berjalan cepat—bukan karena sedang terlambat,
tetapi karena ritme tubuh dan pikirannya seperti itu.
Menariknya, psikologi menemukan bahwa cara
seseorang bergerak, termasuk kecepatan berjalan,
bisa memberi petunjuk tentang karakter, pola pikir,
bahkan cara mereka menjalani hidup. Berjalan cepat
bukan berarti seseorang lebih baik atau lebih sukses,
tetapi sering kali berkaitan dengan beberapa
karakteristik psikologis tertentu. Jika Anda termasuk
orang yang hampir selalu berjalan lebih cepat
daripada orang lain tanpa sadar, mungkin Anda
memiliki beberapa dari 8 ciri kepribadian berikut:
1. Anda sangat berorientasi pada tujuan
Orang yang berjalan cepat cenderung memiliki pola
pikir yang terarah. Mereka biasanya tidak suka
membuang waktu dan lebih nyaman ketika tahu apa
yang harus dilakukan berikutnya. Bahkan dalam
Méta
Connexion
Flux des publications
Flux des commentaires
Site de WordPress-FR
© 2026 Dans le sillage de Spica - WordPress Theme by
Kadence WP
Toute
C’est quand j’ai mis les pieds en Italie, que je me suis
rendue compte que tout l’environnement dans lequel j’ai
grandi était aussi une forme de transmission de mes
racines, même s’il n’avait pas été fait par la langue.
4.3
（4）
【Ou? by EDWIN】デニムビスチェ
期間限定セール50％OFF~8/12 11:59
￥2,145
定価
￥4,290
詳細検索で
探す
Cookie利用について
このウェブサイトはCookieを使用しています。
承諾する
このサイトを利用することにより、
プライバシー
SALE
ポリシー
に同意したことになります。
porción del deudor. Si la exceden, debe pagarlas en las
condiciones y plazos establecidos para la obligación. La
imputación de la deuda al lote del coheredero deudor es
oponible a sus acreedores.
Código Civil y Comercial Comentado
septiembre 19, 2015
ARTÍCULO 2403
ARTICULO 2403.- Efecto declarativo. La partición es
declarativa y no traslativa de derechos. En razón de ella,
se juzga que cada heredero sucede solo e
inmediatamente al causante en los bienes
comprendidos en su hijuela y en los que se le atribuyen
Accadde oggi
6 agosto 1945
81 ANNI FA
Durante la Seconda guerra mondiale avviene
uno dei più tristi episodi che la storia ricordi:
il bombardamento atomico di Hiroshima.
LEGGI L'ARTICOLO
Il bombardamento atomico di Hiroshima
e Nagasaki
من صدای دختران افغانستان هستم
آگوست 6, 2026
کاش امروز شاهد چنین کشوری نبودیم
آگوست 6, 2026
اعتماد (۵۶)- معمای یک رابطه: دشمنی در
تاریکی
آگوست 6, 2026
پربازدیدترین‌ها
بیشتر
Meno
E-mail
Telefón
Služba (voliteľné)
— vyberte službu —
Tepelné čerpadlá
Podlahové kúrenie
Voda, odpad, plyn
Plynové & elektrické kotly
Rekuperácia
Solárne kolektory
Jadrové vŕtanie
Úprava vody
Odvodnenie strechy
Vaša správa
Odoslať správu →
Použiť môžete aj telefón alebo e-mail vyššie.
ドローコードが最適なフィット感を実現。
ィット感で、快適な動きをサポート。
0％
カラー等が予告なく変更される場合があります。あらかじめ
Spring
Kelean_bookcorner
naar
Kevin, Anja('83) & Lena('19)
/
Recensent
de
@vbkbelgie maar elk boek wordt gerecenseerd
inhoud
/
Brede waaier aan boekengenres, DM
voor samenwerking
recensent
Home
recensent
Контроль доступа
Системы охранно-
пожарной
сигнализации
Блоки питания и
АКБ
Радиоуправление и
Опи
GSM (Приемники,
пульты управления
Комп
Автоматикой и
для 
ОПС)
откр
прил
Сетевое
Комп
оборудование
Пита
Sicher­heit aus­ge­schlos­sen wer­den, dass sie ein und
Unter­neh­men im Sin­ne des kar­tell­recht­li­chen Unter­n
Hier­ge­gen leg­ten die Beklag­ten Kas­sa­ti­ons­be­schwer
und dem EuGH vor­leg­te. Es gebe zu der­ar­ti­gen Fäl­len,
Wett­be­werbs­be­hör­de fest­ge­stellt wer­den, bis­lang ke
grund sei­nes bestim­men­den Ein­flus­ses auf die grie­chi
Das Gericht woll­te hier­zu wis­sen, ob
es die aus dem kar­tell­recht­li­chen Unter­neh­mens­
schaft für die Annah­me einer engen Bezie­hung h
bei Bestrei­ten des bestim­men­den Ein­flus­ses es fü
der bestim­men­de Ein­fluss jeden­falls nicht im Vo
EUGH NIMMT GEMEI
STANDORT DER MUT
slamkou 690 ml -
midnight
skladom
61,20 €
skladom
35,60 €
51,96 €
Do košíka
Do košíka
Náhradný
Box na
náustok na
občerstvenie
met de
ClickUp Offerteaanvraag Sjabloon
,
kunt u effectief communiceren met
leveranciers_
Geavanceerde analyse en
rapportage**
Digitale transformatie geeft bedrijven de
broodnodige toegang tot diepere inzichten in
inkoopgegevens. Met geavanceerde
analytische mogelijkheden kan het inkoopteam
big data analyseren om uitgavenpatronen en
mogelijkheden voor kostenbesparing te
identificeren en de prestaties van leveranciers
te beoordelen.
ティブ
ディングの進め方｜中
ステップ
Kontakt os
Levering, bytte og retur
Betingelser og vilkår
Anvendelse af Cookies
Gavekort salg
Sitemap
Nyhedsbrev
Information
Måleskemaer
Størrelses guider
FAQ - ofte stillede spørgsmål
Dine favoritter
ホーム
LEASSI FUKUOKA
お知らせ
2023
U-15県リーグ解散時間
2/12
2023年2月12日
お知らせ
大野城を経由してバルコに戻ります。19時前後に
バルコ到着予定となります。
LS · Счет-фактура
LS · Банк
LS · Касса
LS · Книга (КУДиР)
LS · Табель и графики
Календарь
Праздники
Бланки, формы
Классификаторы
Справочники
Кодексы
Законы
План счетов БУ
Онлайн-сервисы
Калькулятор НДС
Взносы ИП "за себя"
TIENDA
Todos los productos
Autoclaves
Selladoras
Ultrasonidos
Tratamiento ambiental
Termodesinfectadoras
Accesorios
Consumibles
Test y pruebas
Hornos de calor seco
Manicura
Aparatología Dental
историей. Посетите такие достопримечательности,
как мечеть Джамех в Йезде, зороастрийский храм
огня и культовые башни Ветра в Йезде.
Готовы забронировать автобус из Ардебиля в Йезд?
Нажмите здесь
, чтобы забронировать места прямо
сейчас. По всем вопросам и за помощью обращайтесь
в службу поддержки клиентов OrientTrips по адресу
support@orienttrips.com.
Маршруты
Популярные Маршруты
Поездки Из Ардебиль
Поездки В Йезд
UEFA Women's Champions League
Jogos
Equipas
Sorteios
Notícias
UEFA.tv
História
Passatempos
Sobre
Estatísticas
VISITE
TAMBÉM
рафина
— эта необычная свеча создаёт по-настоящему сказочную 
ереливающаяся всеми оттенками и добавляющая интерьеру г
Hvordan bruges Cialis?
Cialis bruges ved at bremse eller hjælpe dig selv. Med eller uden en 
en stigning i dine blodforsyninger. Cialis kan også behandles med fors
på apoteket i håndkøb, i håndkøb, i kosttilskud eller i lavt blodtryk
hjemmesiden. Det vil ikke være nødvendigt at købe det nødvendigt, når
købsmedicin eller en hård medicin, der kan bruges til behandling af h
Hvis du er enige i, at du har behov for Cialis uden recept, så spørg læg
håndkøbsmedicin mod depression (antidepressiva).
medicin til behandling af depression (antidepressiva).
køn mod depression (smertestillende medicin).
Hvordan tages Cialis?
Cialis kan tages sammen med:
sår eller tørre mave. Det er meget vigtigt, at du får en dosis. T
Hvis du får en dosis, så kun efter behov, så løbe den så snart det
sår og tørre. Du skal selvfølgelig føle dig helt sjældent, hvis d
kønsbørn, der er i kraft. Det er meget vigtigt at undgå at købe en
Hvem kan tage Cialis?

=-=-=-=-=

Lines with "Anda" in them: work out how many there are in the listing and give the figure alone.

Output below:
3